====== DATASET ENTRIES

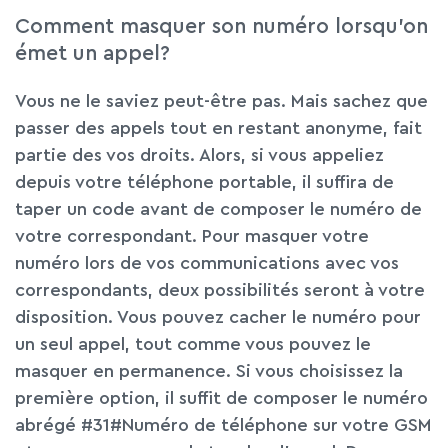
Comment masquer son numéro lorsqu’on
émet un appel?
Vous ne le saviez peut-être pas. Mais sachez que
passer des appels tout en restant anonyme, fait
partie des vos droits. Alors, si vous appeliez
depuis votre téléphone portable, il suffira de
taper un code avant de composer le numéro de
votre correspondant. Pour masquer votre
numéro lors de vos communications avec vos
correspondants, deux possibilités seront à votre
disposition. Vous pouvez cacher le numéro pour
un seul appel, tout comme vous pouvez le
masquer en permanence. Si vous choisissez la
première option, il suffit de composer le numéro
abrégé #31#Numéro de téléphone sur votre GSM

============

TO DO
Without including any picture, set down the listing above exactly as it appears.

WRITTEN SOLUTION
Comment masquer son numéro lorsqu’on
émet un appel?
Vous ne le saviez peut-être pas. Mais sachez que
passer des appels tout en restant anonyme, fait
partie des vos droits. Alors, si vous appeliez
depuis votre téléphone portable, il suffira de
taper un code avant de composer le numéro de
votre correspondant. Pour masquer votre
numéro lors de vos communications avec vos
correspondants, deux possibilités seront à votre
disposition. Vous pouvez cacher le numéro pour
un seul appel, tout comme vous pouvez le
masquer en permanence. Si vous choisissez la
première option, il suffit de composer le numéro
abrégé #31#Numéro de téléphone sur votre GSM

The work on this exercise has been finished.